# The Navy SEAL who became the real Jason Bourne



## Avnius (Dec 7, 2014)

Honestly the title is exaggerated by the media in my opinion. Navy SEAL Chris Kyle is Jason Bourne. 

_"With 160 confirmed kills, Chris Kyle was the deadliest sniper in US military history — and is the subject of a buzzed-about new film, “American Sniper,” starring Bradley Cooper as Kyle and directed by Clint Eastwood. In his new book, “Modern American Snipers,” author Chris Martin tells the history of these special warriors and how technology and skill produced a soldier who could shoot someone from a mile away. In this excerpt, he explains Kyle’s success — and reveals the one person who got the best of him."_


----------



## Avnius (Dec 7, 2014)

http://nypost.com/2014/12/07/meet-the-deadliest-sniper-in-us-military-history/

Yeah I forgot the link.


----------



## RackMaster (Dec 8, 2014)

Good read.


----------



## BloodStripe (Dec 8, 2014)

> “The new ‘Call of Duty’ came out, and we had the headsets and we hooked up our whole camp so we could be playing each other from our rooms,” Kyle explained. “We were going online with satellites and everything.
> 
> “I had a headset that one of my guys gave me, and I’m sitting there playing.

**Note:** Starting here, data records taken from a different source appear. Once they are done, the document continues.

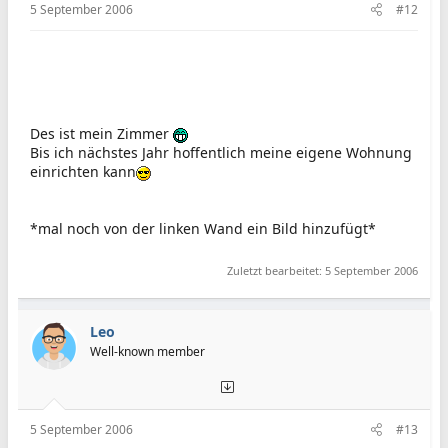
5 September 2006
#12
Des ist mein Zimmer
Bis ich nächstes Jahr hoffentlich meine eigene Wohnung
einrichten kann
*mal noch von der linken Wand ein Bild hinzufügt*
Zuletzt bearbeitet:
5 September 2006
Leo
Well-known member
5 September 2006
#13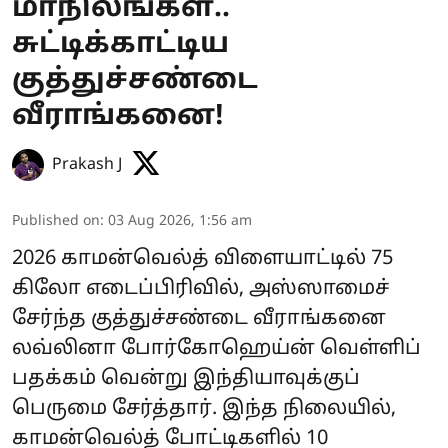
மாநிலங்கள்..
சுட்டிக்காட்டிய
குத்துச்சண்டை
வீராங்கனை!
Prakash J
Published on
:
03 Aug 2026, 1:56 am
2026 காமன்வெல்த் விளையாட்டில் 75
கிலோ எடைப்பிரிவில், அஸ்ஸாமைச்
சேர்ந்த குத்துச்சண்டை வீராங்கனை
லவ்லினா போர்கோஹெய்ன் வெள்ளிப்
பதக்கம் வென்று இந்தியாவுக்குப்
பெருமை சேர்த்தார். இந்த நிலையில்,
காமன்வெல்த் போட்டிகளில் 10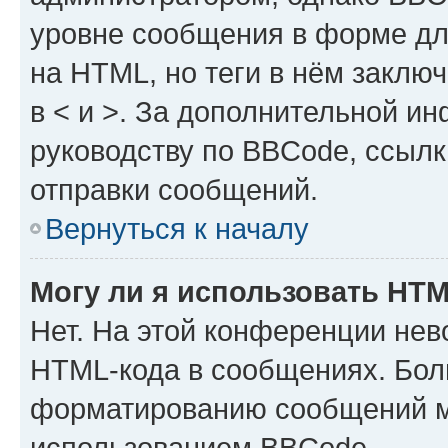
уровне сообщения в форме дл
на HTML, но теги в нём заключа
в < и >. За дополнительной и
руководству по BBCode, ссылк
отправки сообщений.
Вернуться к началу
Могу ли я использовать HT
Нет. На этой конференции нев
HTML-кода в сообщениях. Бол
форматированию сообщений м
использованием BBCode.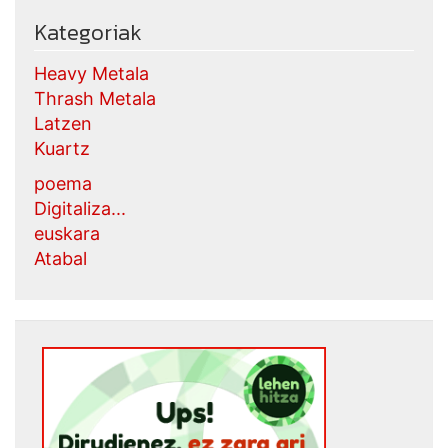
Kategoriak
Heavy Metala
Thrash Metala
Latzen
Kuartz
poema
Digitaliza...
euskara
Atabal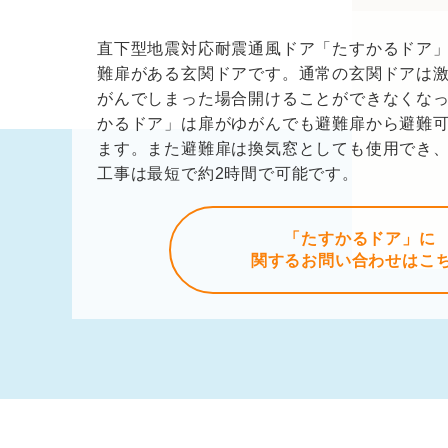
直下型地震対応耐震通風ドア「たすかるドア」
難扉がある玄関ドアです。通常の玄関ドアは
がんでしまった場合開けることができなくな
かるドア」は扉がゆがんでも避難扉から避難
ます。また避難扉は換気窓としても使用でき
工事は最短で約2時間で可能です。
「たすかるドア」に
関するお問い合わせはこ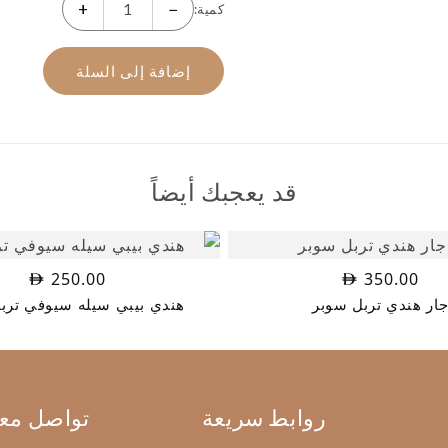
+
−
كمية:
إضافة إلى السلة
قد يعجبك أيضاً
250.00
350.00
ار هندي تربل سوبر
هندي بيبي سيله سيوفي ترب
روابط سريعة
تواصل معن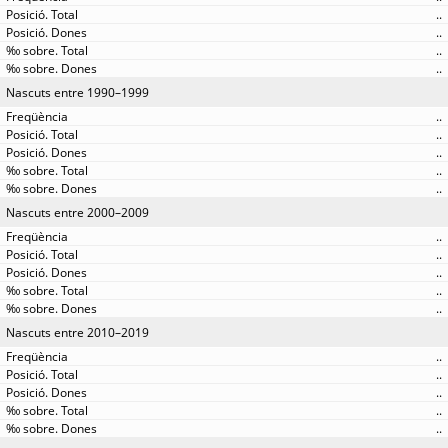
..
..
..
..
Nascuts entre 1990–1999
..
..
..
..
..
Nascuts entre 2000–2009
..
..
..
..
..
Nascuts entre 2010–2019
..
..
..
..
..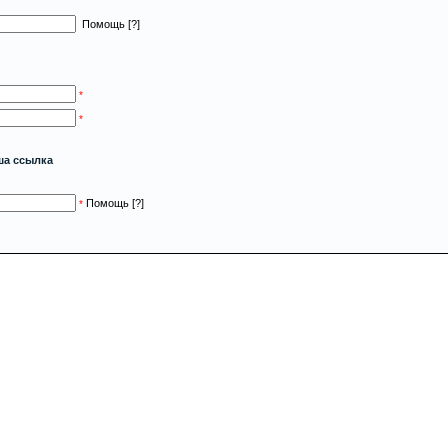
Помощь [?]
*
*
ша ссылка
Помощь [?]
*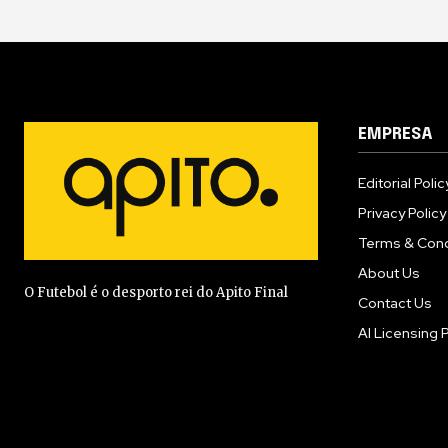
EMPRESA
Editorial Polic
Privacy Policy
Terms & Cond
About Us
O Futebol é o desporto rei do Apito Final
Contact Us
AI Licensing P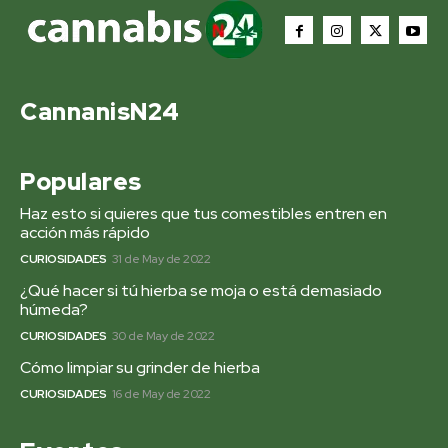
CannanisN24
Populares
Haz esto si quieres que tus comestibles entren en
acción más rápido
CURIOSIDADES
31 de May de 2022
¿Qué hacer si tú hierba se moja o está demasiado
húmeda?
CURIOSIDADES
30 de May de 2022
Cómo limpiar su grinder de hierba
CURIOSIDADES
16 de May de 2022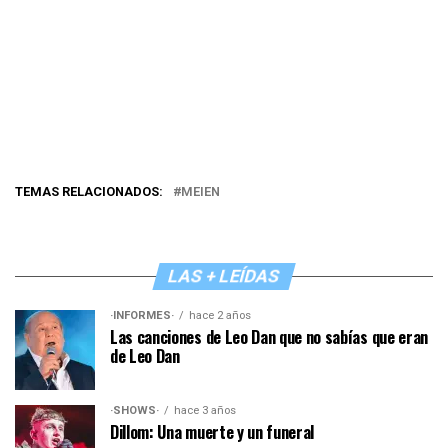
TEMAS RELACIONADOS:
MEIEN
LAS + LEÍDAS
·INFORMES·
hace 2 años
Las canciones de Leo Dan que no sabías que eran
de Leo Dan
·SHOWS·
hace 3 años
Dillom: Una muerte y un funeral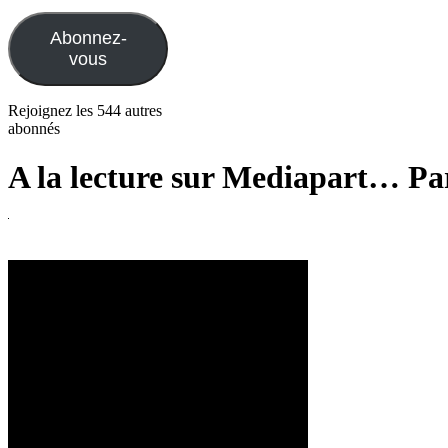
e-
mail
Abonnez-
vous
Rejoignez les 544 autres
abonnés
A la lecture sur Mediapart… P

And the same kid keeps killing me, and he was talking mad junk to me. I’m sitting there, and I’m getting pissed.
> 
> ...



HAHAHAHAHAHAHA




HAHAHAHAHAHAHAHA


----------



## Raptor (Dec 8, 2014)

Dauber must not be doing government work anymore, cause they revealed his name.


----------



## surgicalcric (Dec 9, 2014)

A SEAL as a covert operative without outing himself...that's fiction for sure.


----------



## Gunz (Dec 9, 2014)

Hey I've BTDT with smartass little bastard middle-school punks dissing me xbox live. No respect.


----------